Here’s a stream-of-consciousness backstory for this post.
About a month or two ago, @CakedCrusader and @Mindstrike, and I were playing a good amount of Star Citizen because it was running pretty well. ‘Crusader and I were spending a lot of time completing the ASD Onyx Facilities, and we’d started to run Mindstrike through them as well. Considering how well things were going, I got the idea to record our shenanigans in part for my records, and also because I had finally got it in my head that “a video” didn’t have to mean “one unadulterated stream of minute by minute history”. These runs would be a good place to start learning to edit, so I tried that and looking back, failed miserably. I cut and cut and cut, and while the videos still turned out to be more or less as they happened, what really came out of it was having been forced to look at audio.
I learned that OBS has an input — in beta, currently — that allows for the capture of audio from a specific and running application. This is great because Discord doesn’t have it’s own audio output, meaning I can’t just pipe Discord into OBS in it’s own channel. I could use VB-Audio software, somehow, but that way lies madness, especially since Discord’s new feature — in beta, currently — worked like magic. I split Discord audio from the game audio, and was able to edit out the heavy breathing, coughing, and bag rustling (don’t ask) that was getting caught in the recordings, making the end product a lot more professional while also giving me the opportunity to shed more misconceptions about what a video “must” be.
After all that effort, it seemed like a crime to let the new-found knowledge go to waste, so I started thinking about making videos again on the regular. A big part of getting into a habit, they say, is to do it over and over (aka “make a habit of forming a habit”) so I went looking for games to play that I could record, edit, and post. I thought about Europa Universalis V, but I didn’t and probably won’t ever really understand that game enough in order to play to my or anyone’s satisfaction. Spacebourne II was releasing to it’s 1.0 milestone and I recorded an initial video for that, but I had to admit that the game’s jank wasn’t going to keep my interest long enough to make a series about it.
So to distract myself, I turned to Blender. Actually, I turned to Davinci Resolve first, because I decided to procrastinate by coming up with a new intro animation. I had no idea what I wanted to do, and it had been so long since I really used Resolve Fusion that I couldn’t remember how to string two nodes together let alone make something compelling, so I took the more difficult road and opted to make an animated 3D scene in Blender.
This was a labor of trial and error, mostly error. I subjected ‘Crusader and Mindstrike to daily updates, and they gave pointed and constructive feedback, so their names belong in the credits as well. I am pleased with the outcome of this task, although it had the opposite effect to what I had hoped to accomplish: I might still want to make “Let’s Play” videos, but I’m primarily thinking about creating animations.
Blender does animation well (case in point: Flow) and since I know Blender tolerably well it makes sense to me to use it for my immediate endeavors.
Or does it?
I got an email from Fab telling me of their own early Black Friday sales, so I went to look at what they offered. Fab is basically Epic’s non-game-application, Unreal content marketplace for things like models, “MetaHuman” rigs, and textures. While these are primarily designed to work with Unreal Engine, some of them can be used in Blender, but as I was browsing the listings, I thought: why? Why struggle to fit this round peg in a square hole? Why not bite the bullet and look into learning Unreal Engine?
Earlier today, I was watching videos on Blender’s recently released 5.0 features and I thought back to the time when I first opened Blender, and was punched in the face with inconsolable dread. There was too much there to possibly learn, I remember thinking, needing to learn the basic concepts of 3D modeling in addition to learning the software, and I struggled with all it for quite some time. It wasn’t until a few years ago that something clicked, and what I once thought was insurmountable became…uh…mountable, to carry an unfortunately metaphor to it’s unnecessarily graphic conclusion.
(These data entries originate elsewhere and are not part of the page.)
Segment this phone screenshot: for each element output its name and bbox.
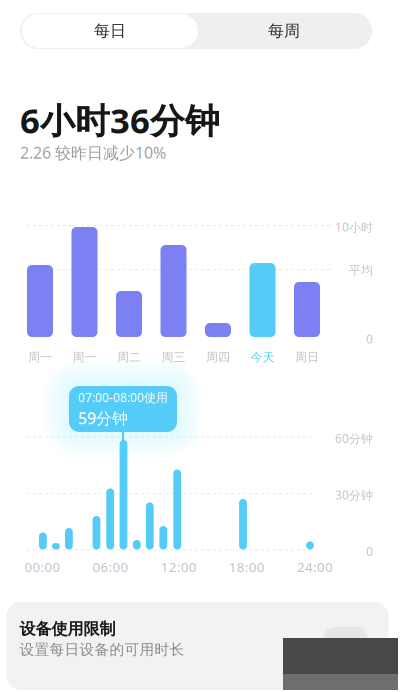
button[interactable]: 每日 <box>22 14 198 48</box>
staticText: 59分钟 <box>78 407 128 428</box>
staticText: 设备使用限制 <box>20 619 116 639</box>
staticText: 00:00 <box>24 558 60 576</box>
staticText: 12:00 <box>161 558 197 576</box>
staticText: 10小时 <box>335 219 373 235</box>
staticText: 平均 <box>349 263 373 278</box>
staticText: 每周 <box>268 21 300 41</box>
staticText: 今天 <box>250 350 274 365</box>
staticText: 每日 <box>94 21 126 41</box>
button[interactable]: 每周 <box>196 14 372 48</box>
staticText: 0 <box>366 544 373 559</box>
staticText: 24:00 <box>297 558 333 576</box>
button[interactable]: 设备使用限制 <box>6 602 388 690</box>
staticText: 0 <box>366 331 373 347</box>
staticText: 周一 <box>72 350 96 365</box>
staticText: 18:00 <box>229 558 265 576</box>
staticText: 07:00-08:00使用 <box>78 389 168 405</box>
staticText: 周一 <box>28 350 52 365</box>
staticText: 30分钟 <box>335 487 373 503</box>
staticText: 2.26 较昨日减少10% <box>20 142 166 163</box>
staticText: 设置每日设备的可用时长 <box>20 641 184 659</box>
staticText: 周日 <box>295 350 319 365</box>
staticText: 周三 <box>162 350 186 365</box>
staticText: 06:00 <box>93 558 129 576</box>
staticText: 6小时36分钟 <box>20 97 220 143</box>
staticText: 周二 <box>117 350 141 365</box>
staticText: 周四 <box>206 350 230 365</box>
staticText: 60分钟 <box>335 430 373 446</box>
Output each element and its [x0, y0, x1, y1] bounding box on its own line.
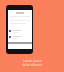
button[interactable] [8, 35, 32, 39]
staticText: Lorem ipsum [23, 59, 42, 63]
button[interactable] [8, 29, 32, 33]
staticText: dolor sit amet [22, 63, 42, 67]
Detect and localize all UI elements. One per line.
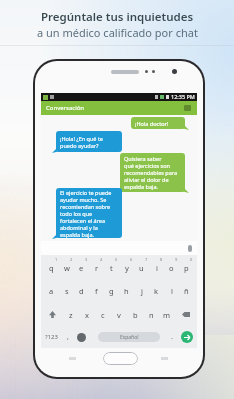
staticText: o xyxy=(169,263,174,273)
staticText: Quisiera saber xyxy=(124,155,162,162)
staticText: abdominal y la xyxy=(60,224,98,231)
staticText: 8 xyxy=(160,257,163,262)
staticText: ?123 xyxy=(45,333,58,341)
staticText: a xyxy=(49,286,54,296)
staticText: 2 xyxy=(70,257,73,262)
staticText: n xyxy=(149,310,154,320)
staticText: Pregúntale tus inquietudes xyxy=(41,9,194,25)
staticText: q xyxy=(49,263,54,273)
staticText: aliviar el dolor de xyxy=(124,176,169,183)
button[interactable]: ¡Hola doctor! xyxy=(131,117,185,129)
staticText: Conversación xyxy=(46,104,85,112)
button[interactable]: Conversación xyxy=(41,101,197,115)
staticText: espalda baja. xyxy=(60,231,94,238)
staticText: m xyxy=(163,310,171,320)
staticText: , xyxy=(67,332,69,342)
staticText: El ejercicio te puede xyxy=(60,189,112,196)
staticText: j xyxy=(141,286,143,296)
staticText: v xyxy=(117,310,121,320)
staticText: k xyxy=(154,286,159,296)
staticText: 7 xyxy=(145,257,148,262)
staticText: p xyxy=(184,263,189,273)
staticText: 12:35 PM xyxy=(171,93,195,100)
staticText: 6 xyxy=(130,257,133,262)
button[interactable]: Español xyxy=(98,332,160,342)
staticText: e xyxy=(79,263,84,273)
button[interactable]: El ejercicio te puede xyxy=(56,188,122,238)
staticText: espalda baja. xyxy=(124,183,158,190)
staticText: qué ejercicios son xyxy=(124,162,170,169)
button[interactable] xyxy=(77,333,86,342)
button[interactable] xyxy=(41,241,197,255)
staticText: y xyxy=(125,263,129,273)
staticText: 4 xyxy=(100,257,103,262)
staticText: ¡Hola doctor! xyxy=(135,120,169,127)
staticText: 3 xyxy=(85,257,88,262)
staticText: a un médico calificado por chat xyxy=(37,25,198,40)
staticText: ñ xyxy=(184,286,189,296)
button[interactable] xyxy=(181,331,193,343)
staticText: todo los que xyxy=(60,210,93,217)
staticText: r xyxy=(95,263,99,273)
staticText: f xyxy=(95,286,98,296)
button[interactable]: a xyxy=(43,286,195,299)
staticText: 1 xyxy=(55,257,58,262)
button[interactable]: ?123 xyxy=(45,329,193,345)
staticText: 9 xyxy=(175,257,178,262)
staticText: x xyxy=(85,310,89,320)
staticText: h xyxy=(124,286,129,296)
button[interactable]: Quisiera saber xyxy=(120,153,185,192)
staticText: fortalecen el área xyxy=(60,217,106,224)
staticText: d xyxy=(79,286,84,296)
button[interactable]: q xyxy=(43,263,195,276)
staticText: c xyxy=(101,310,105,320)
staticText: . xyxy=(171,332,173,342)
button[interactable]: ¡Hola! ¿En qué te xyxy=(56,131,122,152)
staticText: 5 xyxy=(115,257,118,262)
staticText: z xyxy=(69,310,73,320)
staticText: Español xyxy=(120,334,139,341)
staticText: ayudar mucho. Se xyxy=(60,196,107,203)
staticText: b xyxy=(133,310,138,320)
staticText: recomiendan sobre xyxy=(60,203,111,210)
staticText: l xyxy=(171,286,173,296)
staticText: ¡Hola! ¿En qué te xyxy=(60,135,103,142)
staticText: w xyxy=(64,263,70,273)
staticText: i xyxy=(156,263,158,273)
staticText: u xyxy=(139,263,144,273)
staticText: t xyxy=(110,263,113,273)
staticText: puedo ayudar? xyxy=(60,142,99,149)
staticText: recomendables para xyxy=(124,169,178,176)
staticText: s xyxy=(65,286,69,296)
staticText: 0 xyxy=(190,257,193,262)
staticText: g xyxy=(109,286,114,296)
button[interactable]: z xyxy=(43,308,195,321)
button[interactable] xyxy=(103,352,138,365)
I am by no means a Blender expert, but I’m no longer afraid to stick my nose into new systems like geometry nodes or the compositor.
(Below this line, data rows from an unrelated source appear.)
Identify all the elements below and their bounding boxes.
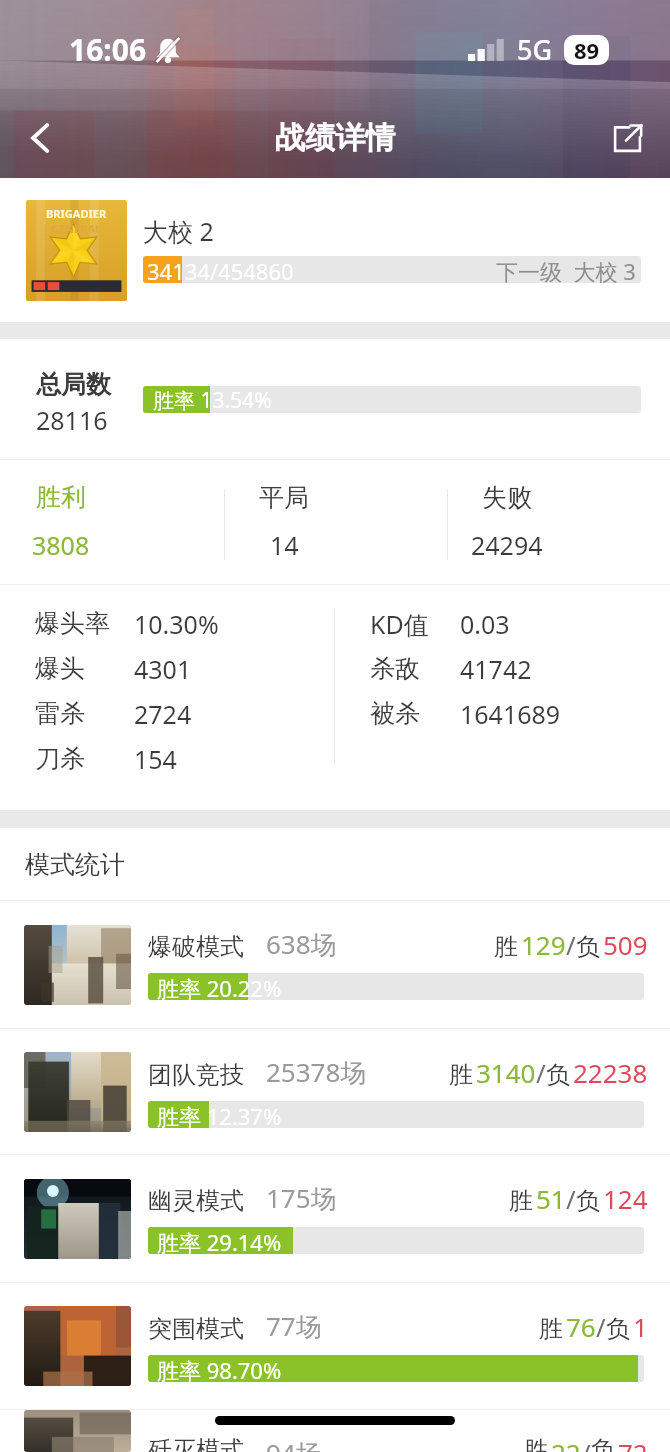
staticText: 124: [603, 1181, 648, 1216]
staticText: 杀敌: [370, 653, 420, 684]
staticText: 歼灭模式: [148, 1435, 244, 1452]
staticText: 胜: [494, 932, 518, 962]
staticText: 负: [591, 1435, 615, 1452]
staticText: 509: [603, 927, 648, 962]
staticText: 3140: [476, 1055, 536, 1090]
staticText: 被杀: [370, 698, 420, 729]
staticText: 89: [574, 35, 600, 65]
staticText: 胜利: [36, 482, 86, 513]
staticText: 负: [546, 1060, 570, 1090]
staticText: 失败: [482, 482, 532, 513]
button[interactable]: 团队竞技: [0, 1029, 670, 1154]
staticText: 1: [633, 1309, 648, 1344]
staticText: 爆头率: [35, 608, 110, 639]
staticText: GENERAL: [51, 221, 102, 236]
button[interactable]: 失败: [446, 460, 568, 584]
staticText: 77场: [266, 1308, 322, 1344]
staticText: 负: [576, 932, 600, 962]
staticText: 94场: [266, 1435, 322, 1452]
button[interactable]: 爆破模式: [0, 901, 670, 1028]
staticText: 24294: [471, 528, 543, 562]
staticText: 爆破模式: [148, 932, 244, 962]
staticText: 胜: [524, 1435, 548, 1452]
staticText: 175场: [266, 1180, 337, 1216]
staticText: 胜率 98.70%: [157, 1355, 282, 1382]
staticText: /: [566, 1181, 576, 1216]
staticText: KD值: [370, 607, 429, 641]
button[interactable]: 歼灭模式: [0, 1410, 670, 1452]
staticText: 胜率 12.37%: [157, 1101, 282, 1128]
staticText: 胜率 29.14%: [157, 1227, 282, 1254]
staticText: 3808: [32, 528, 90, 562]
staticText: /: [581, 1435, 591, 1452]
staticText: 14: [270, 528, 299, 562]
staticText: 51: [536, 1181, 566, 1216]
staticText: 22238: [573, 1055, 648, 1090]
staticText: 大校 2: [143, 214, 214, 248]
staticText: 0.03: [460, 607, 510, 641]
staticText: 突围模式: [148, 1314, 244, 1344]
staticText: 25378场: [266, 1054, 367, 1090]
staticText: 22: [551, 1435, 581, 1452]
staticText: 28116: [36, 403, 108, 437]
staticText: 胜: [539, 1314, 563, 1344]
staticText: 幽灵模式: [148, 1186, 244, 1216]
staticText: 4301: [134, 652, 192, 686]
staticText: 平局: [259, 482, 309, 513]
button[interactable]: BRIGADIER: [0, 178, 670, 322]
staticText: 下一级 大校 3: [496, 256, 636, 283]
staticText: 5G: [517, 31, 553, 68]
staticText: /: [566, 927, 576, 962]
staticText: 团队竞技: [148, 1060, 244, 1090]
staticText: BRIGADIER: [46, 206, 107, 221]
button[interactable]: 突围模式: [0, 1283, 670, 1409]
staticText: 34134/454860: [147, 256, 294, 283]
staticText: 胜: [449, 1060, 473, 1090]
button[interactable]: Back: [0, 98, 82, 178]
staticText: 154: [134, 742, 177, 776]
staticText: 76: [566, 1309, 596, 1344]
staticText: 总局数: [36, 369, 111, 400]
button[interactable]: 平局: [223, 460, 345, 584]
staticText: 负: [576, 1186, 600, 1216]
button[interactable]: 胜利: [0, 460, 122, 584]
staticText: 10.30%: [134, 607, 219, 641]
staticText: 16:06: [69, 29, 147, 70]
staticText: 胜率 20.22%: [157, 973, 282, 1000]
staticText: 72: [618, 1435, 648, 1452]
staticText: 1641689: [460, 697, 561, 731]
staticText: 模式统计: [25, 849, 125, 880]
staticText: 638场: [266, 926, 337, 962]
staticText: /: [596, 1309, 606, 1344]
staticText: 41742: [460, 652, 532, 686]
staticText: 战绩详情: [275, 119, 395, 157]
staticText: 胜率 13.54%: [153, 386, 272, 413]
staticText: 雷杀: [35, 698, 85, 729]
staticText: 负: [606, 1314, 630, 1344]
button[interactable]: 幽灵模式: [0, 1155, 670, 1282]
staticText: /: [536, 1055, 546, 1090]
staticText: 爆头: [35, 653, 85, 684]
staticText: 2724: [134, 697, 192, 731]
staticText: 胜: [509, 1186, 533, 1216]
staticText: 129: [521, 927, 566, 962]
staticText: 刀杀: [35, 743, 85, 774]
button[interactable]: Share: [584, 98, 670, 178]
This is why I wonder if now is a good time to look at Unreal Engine again, with the same dedicated focus that I finally gave Blender a few years ago. There’s a lot of material out there for it, and since UE has made the jump from being only a game engine to also doing miraculous things for filmmaking, it’s not entirely academic. I don’t have the bandwidth nor the resources to create entire narrative products, but I have some ideas for a few things that I could technically do in Blender, but which might be better suited to do in UE, considering the latter is designed to do what I think I would need any software used to do.